Visiting the Distillery

I visited the distillery on a late October day, after one of the worst summer's we've had and we've had a few rotters in recent years. Even in the prosperous East Lothians, grain yields are down, potatoes left rotting in the fields.

Still, it was a beautiful autumn day. The distillery nestled in a dip in the landscape, with the Firth of Forth and Edinburgh to the North and the Lammermuir Hills to the south.



The distillery is brick built, Victorian, with a 'model village' in the same brick surrounding it. 

As the malted barley is now brought in from outside, the old malting floors are now used as an exhibition space. This includes a large scale model distillery showing all the various stages in the process  of creating a whisky. It's worth allowing an extra half  for your visit, to have a look round. My tour cost £6 and lasted about 40 minutes.





The Production Process

Both malting and maturing of the whisky now take place off site, the malted barley being  brought in by lorry four or five times a week,.

The production process is a batch process, using nine tonnes of malt at a time. First the malted barley is milled into grist and water, from a spring under the distillery, is added. This watery porridge is then heated in a stainless steel  mash tun  to between 76 and 84 degrees Celsius before being separated into wort and draft. 

The wort is the  sugar rich water to be distilled, the draft the solid wastes.The draft is used as animal feed  and the wort, with yeast added, is put into large  wooden tubs called washbacks, where it is fermented for about sixty hours until it turns into strong beer. 

The Glenkinchie washbacks are made from Canadian Larch or Oregon Pine.

The distillery uses two 30,963 Litre capacity washstills to convert the strong beer to spirit by a double distillation process. The Glenkinchie stills are the largest stills in use in Scotland. 

The first still produces low wines, which are 23% alcohol by volume. The low wines are then put through the second still and produce a liquid that is 70% alcohol by volume.

The Glenkinchie stills are not only large, but tall and the height contributes to it's distinctive light and gentle flavour.

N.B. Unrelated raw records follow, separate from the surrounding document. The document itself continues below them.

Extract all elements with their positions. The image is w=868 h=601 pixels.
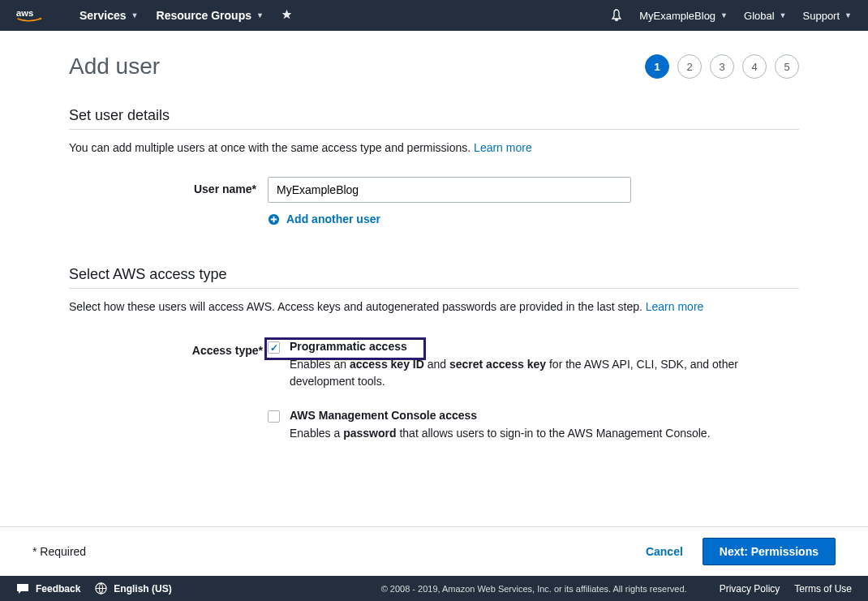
checkbox-console-access[interactable] xyxy=(268,410,280,423)
step-4[interactable]: 4 xyxy=(742,54,767,79)
nav-support[interactable]: Support ▼ xyxy=(803,10,852,22)
nav-region-label: Global xyxy=(744,10,775,22)
access-type-row: Access type* Programmatic access Enables… xyxy=(69,336,799,457)
nav-account[interactable]: MyExampleBlog ▼ xyxy=(639,10,728,22)
chevron-down-icon: ▼ xyxy=(256,11,264,19)
svg-text:aws: aws xyxy=(16,8,33,18)
section-user-details-desc-text: You can add multiple users at once with … xyxy=(69,141,474,154)
chevron-down-icon: ▼ xyxy=(720,11,728,19)
nav-resource-groups[interactable]: Resource Groups ▼ xyxy=(157,9,264,22)
main-content: Add user 1 2 3 4 5 Set user details You … xyxy=(37,31,831,497)
chevron-down-icon: ▼ xyxy=(844,11,852,19)
section-user-details-desc: You can add multiple users at once with … xyxy=(69,141,799,154)
nav-services[interactable]: Services ▼ xyxy=(79,9,139,22)
access-option-programmatic: Programmatic access Enables an access ke… xyxy=(268,336,799,405)
checkbox-programmatic-access[interactable] xyxy=(268,341,280,354)
step-3[interactable]: 3 xyxy=(710,54,734,79)
nav-support-label: Support xyxy=(803,10,840,22)
step-2[interactable]: 2 xyxy=(677,54,702,79)
notifications-icon[interactable] xyxy=(610,9,623,22)
step-1[interactable]: 1 xyxy=(645,54,669,79)
plus-circle-icon xyxy=(268,213,280,225)
username-row: User name* xyxy=(69,177,799,203)
step-5[interactable]: 5 xyxy=(775,54,799,79)
access-option-desc-1: Enables an access key ID and secret acce… xyxy=(290,356,744,390)
nav-region[interactable]: Global ▼ xyxy=(744,10,787,22)
nav-services-label: Services xyxy=(79,9,127,22)
wizard-steps: 1 2 3 4 5 xyxy=(645,54,799,79)
access-type-label: Access type* xyxy=(69,336,268,357)
chevron-down-icon: ▼ xyxy=(131,11,139,19)
aws-logo[interactable]: aws xyxy=(16,7,55,24)
pin-icon[interactable] xyxy=(281,9,292,22)
page-header: Add user 1 2 3 4 5 xyxy=(69,54,799,79)
access-option-title-1: Programmatic access xyxy=(290,340,799,353)
section-access-type-title: Select AWS access type xyxy=(69,266,799,289)
username-input[interactable] xyxy=(268,177,631,203)
access-option-console: AWS Management Console access Enables a … xyxy=(268,405,799,457)
access-option-title-2: AWS Management Console access xyxy=(290,409,799,422)
section-user-details-title: Set user details xyxy=(69,107,799,130)
learn-more-link[interactable]: Learn more xyxy=(474,141,532,154)
add-another-user-label: Add another user xyxy=(286,212,380,225)
section-access-type-desc-text: Select how these users will access AWS. … xyxy=(69,300,646,313)
top-nav: aws Services ▼ Resource Groups ▼ MyExamp… xyxy=(0,0,868,31)
nav-account-label: MyExampleBlog xyxy=(639,10,715,22)
access-type-options: Programmatic access Enables an access ke… xyxy=(268,336,799,457)
access-option-desc-2: Enables a password that allows users to … xyxy=(290,425,744,442)
nav-resource-groups-label: Resource Groups xyxy=(157,9,251,22)
username-label: User name* xyxy=(69,177,268,195)
page-title: Add user xyxy=(69,54,160,79)
learn-more-link-2[interactable]: Learn more xyxy=(646,300,704,313)
section-access-type-desc: Select how these users will access AWS. … xyxy=(69,300,799,313)
chevron-down-icon: ▼ xyxy=(780,11,787,19)
add-another-user-button[interactable]: Add another user xyxy=(268,212,799,225)
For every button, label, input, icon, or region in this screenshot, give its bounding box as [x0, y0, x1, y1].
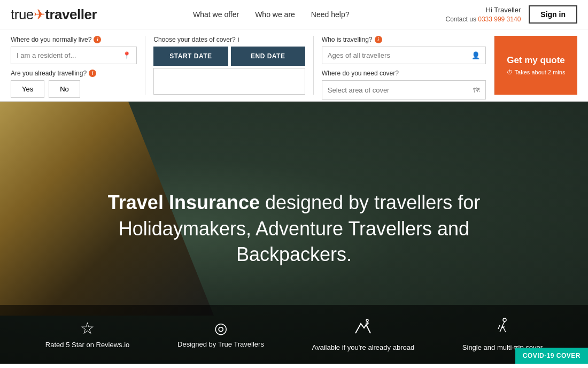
nav-what-offer[interactable]: What we offer — [193, 10, 239, 19]
no-button[interactable]: No — [49, 80, 80, 98]
residence-input-wrapper[interactable]: 📍 — [11, 47, 137, 64]
yes-button[interactable]: Yes — [11, 80, 44, 98]
feature-abroad-label: Available if you're already abroad — [312, 343, 415, 351]
contact-label: Contact us — [446, 16, 476, 23]
residence-input[interactable] — [17, 51, 122, 59]
already-info-icon[interactable]: i — [89, 70, 96, 77]
location-icon: 📍 — [122, 51, 131, 59]
logo-icon: ✈ — [34, 6, 45, 23]
residence-label: Where do you normally live? i — [11, 36, 137, 43]
contact-line: Contact us 0333 999 3140 — [446, 15, 521, 24]
already-label: Are you already travelling? i — [11, 70, 137, 77]
yes-no-group: Yes No — [11, 80, 137, 98]
start-date-button[interactable]: START DATE — [153, 47, 228, 66]
svg-point-2 — [366, 319, 368, 321]
feature-designed: ◎ Designed by True Travellers — [177, 321, 264, 348]
traveller-info-icon[interactable]: i — [375, 36, 382, 43]
hero-headline: Travel Insurance designed by travellers … — [107, 190, 481, 268]
logo-true: true — [11, 6, 34, 22]
header: true✈traveller What we offer Who we are … — [0, 0, 588, 29]
header-right: Hi Traveller Contact us 0333 999 3140 Si… — [446, 5, 577, 24]
hero-section: Travel Insurance designed by travellers … — [0, 102, 588, 364]
cover-label: Where do you need cover? — [322, 70, 486, 77]
hero-headline-bold: Travel Insurance — [108, 191, 260, 213]
covid-badge[interactable]: COVID-19 COVER — [515, 348, 588, 364]
dates-info-icon[interactable]: i — [238, 36, 239, 43]
svg-line-4 — [502, 321, 505, 326]
signin-button[interactable]: Sign in — [529, 5, 577, 24]
residence-section: Where do you normally live? i 📍 Are you … — [11, 36, 145, 95]
date-calendar-area — [153, 68, 305, 95]
nav-who-we-are[interactable]: Who we are — [255, 10, 295, 19]
date-inputs-row: START DATE END DATE — [153, 47, 305, 66]
cover-input-wrapper[interactable]: 🗺 — [322, 80, 486, 99]
main-nav: What we offer Who we are Need help? — [97, 10, 446, 19]
logo[interactable]: true✈traveller — [11, 6, 97, 23]
greeting-block: Hi Traveller Contact us 0333 999 3140 — [446, 5, 521, 24]
hiker-icon — [493, 317, 512, 339]
compass-icon: ◎ — [214, 321, 227, 336]
nav-need-help[interactable]: Need help? — [311, 10, 350, 19]
quote-button-section[interactable]: Get my quote ⏱ Takes about 2 mins — [494, 36, 577, 95]
end-date-button[interactable]: END DATE — [231, 47, 305, 66]
dates-section: Choose your dates of cover? i START DATE… — [145, 36, 314, 95]
mountain-icon — [353, 317, 373, 339]
cover-input[interactable] — [328, 86, 473, 94]
traveller-section: Who is travelling? i 👤 Where do you need… — [314, 36, 494, 95]
feature-multitrip: Single and multi-trip cover — [462, 317, 543, 351]
person-icon: 👤 — [471, 51, 480, 59]
traveller-input-wrapper[interactable]: 👤 — [322, 47, 486, 64]
logo-traveller: traveller — [45, 6, 97, 22]
quote-time-label: ⏱ Takes about 2 mins — [507, 69, 566, 75]
map-icon: 🗺 — [473, 86, 480, 94]
dates-label: Choose your dates of cover? i — [153, 36, 305, 43]
svg-line-5 — [500, 326, 502, 332]
feature-abroad: Available if you're already abroad — [312, 317, 415, 351]
svg-line-8 — [498, 325, 500, 329]
quote-form-bar: Where do you normally live? i 📍 Are you … — [0, 29, 588, 102]
star-icon: ☆ — [80, 320, 95, 336]
feature-designed-label: Designed by True Travellers — [177, 340, 264, 348]
traveller-input[interactable] — [328, 51, 471, 59]
feature-ratings: ☆ Rated 5 Star on Reviews.io — [45, 320, 130, 349]
svg-point-3 — [503, 318, 506, 321]
clock-icon: ⏱ — [507, 69, 513, 75]
features-bar: ☆ Rated 5 Star on Reviews.io ◎ Designed … — [0, 305, 588, 364]
greeting-text: Hi Traveller — [446, 5, 521, 15]
traveller-label: Who is travelling? i — [322, 36, 486, 43]
phone-number[interactable]: 0333 999 3140 — [478, 16, 521, 23]
feature-ratings-label: Rated 5 Star on Reviews.io — [45, 341, 130, 349]
quote-btn-label: Get my quote — [507, 55, 565, 66]
hero-text-block: Travel Insurance designed by travellers … — [107, 190, 481, 268]
residence-info-icon[interactable]: i — [94, 36, 101, 43]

The spirit from the second distillation passes through a Spirit Safe where the head (the first part) and the feints (or tail) are removed leaving the 'heart' of the spirit which will be watered down to 63% alcohol by volume.

To become Scottish Whisky this spirit must be matured in oak casks, for at least three years, in Scotland.

The casks used are either American oak ex- bourbon casks (which are reused for up to 50 years)  or Montellado sherry casks. For example a Glenkinchie whisky might be matured for twelve years in a bourbon cask, before being finished in a sherry cask.

Only 8% of the Glenkinchie production is used for the production of Glenkinchie Single Malts. The rest is used to produce blended whiskies. Johnie Walker, Dimple, White Horse, J&B are all whiskies that contain whisky from the Glenkinchie distillery. 

Tasting notes

Well, it was a long process to get a proper sit down and taste of the Glenkinchie. I bought a small, 20cl, bottle of the twelve year old when I visited the distillery. I spent that night with a friend in the Borders who had turned tea total and managed to leave the unsampled bottle at his house. He was leaving for Australia, but passed it on to a friend who lived in Roslyn. Suffice to say, I didn't reclaim it for a couple of months.

Tasting conditions, I would have to say were ideal. After a muddy, entertaining and tiring walk with a friend round Roslyn Glen, on a cold February afternoon and after a hearty wholesome meal of bangers and mash.

I found it a dry ('Protestant' I called it), spare kind of dram, not full of sherry flavours or sweetness - dry and cold like the day. Peaceful, it rounded off the day finely, a stick of shortbread as accompaniment would have perfected it.

I have a theory that a good whisky should convey a sense of peace, that relaxation of water that comes from sitting still in a quiet place for a number of years.

I really enjoyed this one, but then it was a particularly fine moment for a dram and I give it a rating of eight out of ten.